Bleibt in mir und ich in euch. (Johannes 15.4)
Der Gottesdienst mit unserem Apostel Matthias Pfützner beginnt an diesem sonnigen Sommersonntag am Nachmittag um 15.00 Uhr. Und es ist schon recht warm in der Kirche. Der Apostel versteht, wenn jemand denkt „mach es kurz bitte“. Dann stellte der Apostel die Frage „Bist du hier, weil du willst, oder bist du hier, weil du musst?“ Wer da ist, weil er glaubt er muss hier sein, für den ist die Predigt nicht.
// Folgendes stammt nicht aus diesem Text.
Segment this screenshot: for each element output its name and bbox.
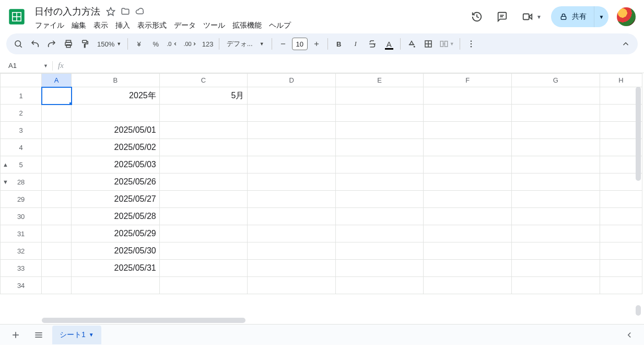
col-header-H[interactable]: H [600,74,642,87]
more-formats-button[interactable]: 123 [200,36,216,52]
cell[interactable] [512,260,600,277]
cell[interactable]: 2025/05/01 [72,122,160,139]
cell[interactable] [159,260,248,277]
row-header[interactable]: 30 [1,208,42,225]
cell[interactable] [512,122,600,139]
cell[interactable] [335,139,424,156]
cell[interactable] [512,242,600,260]
font-size-input[interactable]: 10 [292,38,308,50]
zoom-select[interactable]: 150%▼ [94,36,124,52]
cell[interactable] [335,105,424,122]
side-panel-toggle-icon[interactable] [621,327,638,343]
cell[interactable]: 2025/05/29 [72,225,160,242]
row-header[interactable]: 5▲ [1,156,42,173]
col-header-E[interactable]: E [335,74,424,87]
paint-format-icon[interactable] [77,36,93,52]
cell[interactable]: 5月 [159,87,248,105]
cell[interactable] [424,191,512,208]
fill-color-button[interactable] [404,36,419,52]
row-header[interactable]: 29 [1,191,42,208]
search-menus-icon[interactable] [10,36,26,52]
print-icon[interactable] [61,36,76,52]
cell[interactable]: 2025/05/02 [72,139,160,156]
cell[interactable] [42,173,72,191]
cell[interactable] [42,87,72,105]
strikethrough-button[interactable] [365,36,380,52]
doc-title[interactable]: 日付の入力方法 [31,5,103,18]
text-color-button[interactable]: A [381,36,397,52]
cell[interactable]: 2025/05/28 [72,208,160,225]
format-currency-button[interactable]: ¥ [131,36,147,52]
borders-button[interactable] [420,36,436,52]
cell[interactable] [248,191,336,208]
cell[interactable] [424,173,512,191]
cell[interactable] [159,277,248,294]
col-header-D[interactable]: D [248,74,336,87]
italic-button[interactable]: I [348,36,364,52]
cloud-status-icon[interactable] [133,4,147,19]
menu-file[interactable]: ファイル [31,20,68,31]
meet-button[interactable]: ▼ [517,6,547,27]
cell[interactable] [424,208,512,225]
cell[interactable] [335,87,424,105]
cell[interactable]: 2025年 [72,87,160,105]
cell[interactable] [512,208,600,225]
cell[interactable]: 2025/05/27 [72,191,160,208]
cell[interactable] [42,122,72,139]
cell[interactable] [512,139,600,156]
collapse-toolbar-icon[interactable] [618,36,634,52]
group-collapse-down-icon[interactable]: ▼ [3,179,8,185]
format-percent-button[interactable]: % [148,36,163,52]
row-header[interactable]: 4 [1,139,42,156]
col-header-C[interactable]: C [159,74,248,87]
cell[interactable] [42,156,72,173]
increase-font-size-button[interactable] [309,36,324,52]
row-header[interactable]: 31 [1,225,42,242]
col-header-A[interactable]: A [42,74,72,87]
cell[interactable] [159,191,248,208]
cell[interactable] [159,242,248,260]
cell[interactable]: 2025/05/31 [72,260,160,277]
menu-insert[interactable]: 挿入 [112,20,134,31]
cell[interactable] [42,225,72,242]
sheets-logo[interactable] [6,6,27,27]
redo-icon[interactable] [44,36,60,52]
cell[interactable] [159,139,248,156]
vertical-scrollbar[interactable] [636,87,642,316]
cell[interactable] [42,260,72,277]
cell[interactable] [512,225,600,242]
undo-icon[interactable] [27,36,43,52]
font-family-select[interactable]: デフォ...▼ [223,36,268,52]
row-header[interactable]: 28▼ [1,173,42,191]
name-box[interactable]: A1 ▼ [0,62,52,70]
cell[interactable]: 2025/05/03 [72,156,160,173]
menu-tools[interactable]: ツール [200,20,229,31]
cell[interactable] [248,225,336,242]
cell[interactable] [424,260,512,277]
cell[interactable] [248,208,336,225]
cell[interactable] [335,173,424,191]
row-header[interactable]: 3 [1,122,42,139]
bold-button[interactable]: B [331,36,347,52]
cell[interactable] [512,156,600,173]
cell[interactable] [248,277,336,294]
cell[interactable] [424,277,512,294]
horizontal-scrollbar[interactable] [42,317,634,324]
row-header[interactable]: 2 [1,105,42,122]
cell[interactable] [424,122,512,139]
cell[interactable] [512,277,600,294]
cell[interactable] [512,105,600,122]
row-header[interactable]: 1 [1,87,42,105]
sheet-tab-1[interactable]: シート1 ▼ [52,326,101,344]
cell[interactable] [424,225,512,242]
cell[interactable] [248,122,336,139]
cell[interactable] [42,208,72,225]
cell[interactable] [42,242,72,260]
share-dropdown[interactable]: ▼ [594,6,608,27]
cell[interactable] [335,277,424,294]
cell[interactable] [512,87,600,105]
cell[interactable] [42,139,72,156]
history-icon[interactable] [466,6,487,27]
cell[interactable] [335,156,424,173]
menu-format[interactable]: 表示形式 [134,20,170,31]
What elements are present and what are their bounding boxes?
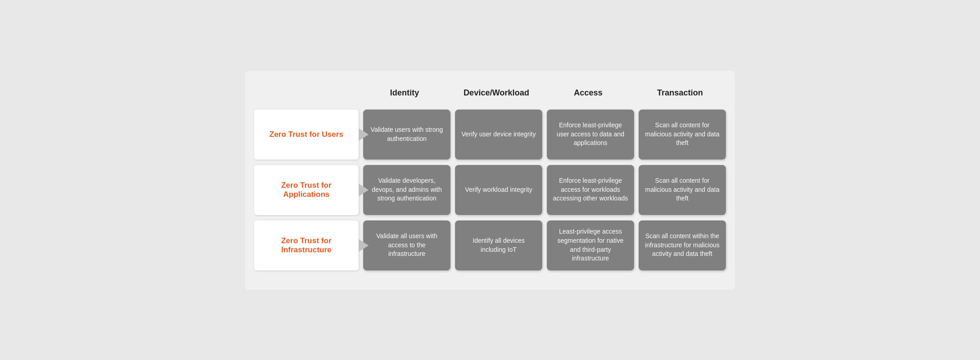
row-users: Zero Trust for Users Validate users with… bbox=[254, 110, 726, 160]
cell-apps-transaction: Scan all content for malicious activity … bbox=[639, 165, 726, 215]
cell-users-transaction: Scan all content for malicious activity … bbox=[639, 110, 726, 160]
row-infrastructure: Zero Trust for Infrastructure Validate a… bbox=[254, 220, 726, 270]
row-label-users: Zero Trust for Users bbox=[254, 110, 359, 160]
cell-infra-access: Least-privilege access segmentation for … bbox=[547, 220, 634, 270]
header-access: Access bbox=[542, 85, 634, 105]
cell-apps-device: Verify workload integrity bbox=[455, 165, 542, 215]
cell-users-access: Enforce least-privilege user access to d… bbox=[547, 110, 634, 160]
row-applications: Zero Trust for Applications Validate dev… bbox=[254, 165, 726, 215]
header-identity: Identity bbox=[359, 85, 450, 105]
header-col0 bbox=[254, 85, 359, 105]
cell-apps-access: Enforce least-privilege access for workl… bbox=[547, 165, 634, 215]
cell-infra-identity: Validate all users with access to the in… bbox=[363, 220, 450, 270]
zero-trust-diagram: Identity Device/Workload Access Transact… bbox=[245, 71, 735, 290]
cell-infra-device: Identify all devices including IoT bbox=[455, 220, 542, 270]
row-label-infrastructure: Zero Trust for Infrastructure bbox=[254, 220, 359, 270]
cell-users-identity: Validate users with strong authenticatio… bbox=[363, 110, 450, 160]
header-device-workload: Device/Workload bbox=[450, 85, 542, 105]
header-row: Identity Device/Workload Access Transact… bbox=[254, 85, 726, 105]
cell-infra-transaction: Scan all content within the infrastructu… bbox=[639, 220, 726, 270]
header-transaction: Transaction bbox=[634, 85, 726, 105]
row-label-applications: Zero Trust for Applications bbox=[254, 165, 359, 215]
cell-apps-identity: Validate developers, devops, and admins … bbox=[363, 165, 450, 215]
cell-users-device: Verify user device integrity bbox=[455, 110, 542, 160]
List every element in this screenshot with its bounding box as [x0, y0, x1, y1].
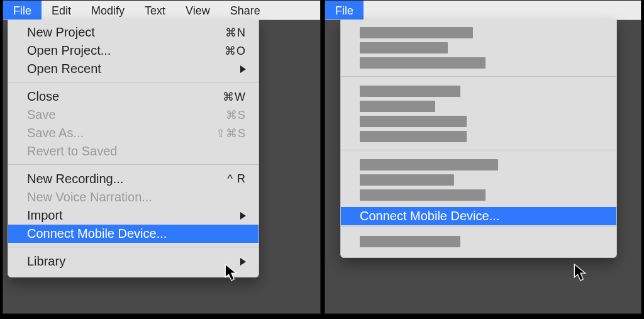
- menu-item-revert: Revert to Saved: [8, 142, 258, 160]
- file-dropdown-left: New Project ⌘N Open Project... ⌘O Open R…: [8, 20, 259, 277]
- menu-separator: [341, 76, 616, 77]
- submenu-arrow-icon: [240, 65, 246, 73]
- menu-separator: [8, 164, 258, 165]
- menu-item-shortcut: ^ R: [208, 172, 246, 186]
- menu-item-new-voice-narration: New Voice Narration...: [8, 188, 258, 206]
- menu-item-label: Library: [27, 254, 240, 269]
- menu-item-label: New Voice Narration...: [27, 190, 246, 204]
- menu-item-label: Import: [27, 208, 240, 223]
- menu-file[interactable]: File: [325, 1, 364, 20]
- menu-modify[interactable]: Modify: [81, 1, 135, 20]
- menu-text[interactable]: Text: [135, 1, 175, 20]
- menu-share[interactable]: Share: [220, 1, 270, 20]
- menu-separator: [8, 247, 258, 247]
- menu-item-label: Connect Mobile Device...: [360, 209, 604, 223]
- menu-item-close[interactable]: Close ⌘W: [8, 87, 258, 106]
- menu-item-label: New Project: [27, 25, 208, 40]
- menu-item-library[interactable]: Library: [8, 252, 258, 271]
- menu-item-label: Close: [27, 89, 208, 104]
- menu-item-shortcut: ⇧⌘S: [208, 126, 246, 140]
- submenu-arrow-icon: [240, 258, 246, 266]
- menu-item-connect-mobile-device[interactable]: Connect Mobile Device...: [8, 225, 258, 243]
- menu-item-save-as: Save As... ⇧⌘S: [8, 124, 258, 142]
- menu-separator: [8, 82, 258, 82]
- placeholder-item: [360, 86, 460, 97]
- menu-edit[interactable]: Edit: [42, 1, 81, 20]
- menu-item-label: New Recording...: [27, 172, 208, 186]
- menu-item-label: Save As...: [27, 126, 208, 140]
- placeholder-item: [360, 42, 448, 53]
- placeholder-item: [360, 131, 467, 142]
- placeholder-item: [360, 159, 498, 171]
- placeholder-item: [360, 116, 467, 127]
- menu-item-new-project[interactable]: New Project ⌘N: [8, 23, 258, 42]
- menu-separator: [341, 150, 616, 150]
- menubar-right: File: [325, 1, 641, 20]
- placeholder-item: [360, 27, 473, 38]
- panel-left: File Edit Modify Text View Share New Pro…: [3, 0, 321, 314]
- placeholder-item: [360, 174, 454, 186]
- menu-item-new-recording[interactable]: New Recording... ^ R: [8, 170, 258, 188]
- menu-item-label: Open Project...: [27, 43, 208, 58]
- menu-item-shortcut: ⌘W: [208, 90, 246, 104]
- submenu-arrow-icon: [240, 212, 246, 220]
- menu-view[interactable]: View: [175, 1, 220, 20]
- placeholder-item: [360, 236, 460, 247]
- mouse-cursor-icon: [574, 264, 587, 281]
- menu-item-open-recent[interactable]: Open Recent: [8, 60, 258, 78]
- menu-item-shortcut: ⌘O: [208, 44, 246, 58]
- menu-item-label: Save: [27, 108, 208, 122]
- menu-item-save: Save ⌘S: [8, 106, 258, 124]
- placeholder-item: [360, 101, 435, 112]
- menubar-left: File Edit Modify Text View Share: [3, 1, 320, 20]
- menu-item-import[interactable]: Import: [8, 206, 258, 225]
- panel-right: File Connect Mobile Device...: [325, 0, 641, 314]
- placeholder-item: [360, 189, 486, 201]
- menu-item-connect-mobile-device[interactable]: Connect Mobile Device...: [341, 207, 616, 225]
- menu-file[interactable]: File: [3, 1, 42, 20]
- placeholder-item: [360, 57, 486, 69]
- menu-item-label: Open Recent: [27, 62, 240, 76]
- menu-item-open-project[interactable]: Open Project... ⌘O: [8, 42, 258, 60]
- menu-separator: [341, 227, 616, 227]
- file-dropdown-right: Connect Mobile Device...: [340, 20, 617, 258]
- menu-item-shortcut: ⌘N: [208, 26, 246, 40]
- menu-item-label: Connect Mobile Device...: [27, 227, 246, 241]
- menu-item-shortcut: ⌘S: [208, 108, 246, 122]
- menu-item-label: Revert to Saved: [27, 144, 246, 159]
Wer kommt, weil er muss, erwartet, dass es schnell vorbei ist. Doch sind in diesem Gottesdienst eine Taufe, eine Versiegelung, heiliges Abendmahl und eine Ruhesetzung vorgesehen. Wird schwierig, das kurz zu halten. Manchmal tut uns eine heilsame Unterbrechung gut.
Das Bibelwort stammt aus dem Bild das Jesus zeigte, vom Weinstock und den Reben. Wörtlich übersetzt heisst das Wort „Bleibt in mir, dann bleibe ich auch in euch“. Wenn wir nicht in Jesus bleiben, kann Jesus nicht in uns bleiben.
Was passiert, wenn du in Jesus bist? Der Apostel nimmt das Bild vom Baden in einem See. Wenn du eintauchst, dann bist du in deinem Element, du bist mittendrin, du fühlst dich wohl. Man will gar nicht mehr aus dem Wasser. Wer in Jesus ist, hat Frieden, fühlt sich geborgen, bekommt Hoffnung und Sicherheit, hat keine Angst mehr, weil er beschützt ist. Wer in Jesus ist, wird gelassen und vertrauensvoll.
Was ist, wenn Jesus in uns ist? Aus den Empfindungen (Frieden, Geborgenheit, Zuversicht, Gelassenheit, Sicherheit, Hoffnung) entsteht etwas. Plötzlich weisst du, was du zu tun hast. Du bekommst für dein Leben Klarheit. Du hast für dein Leben eine klare Orientierung. Du entdeckst den Sinn in deinem Leben.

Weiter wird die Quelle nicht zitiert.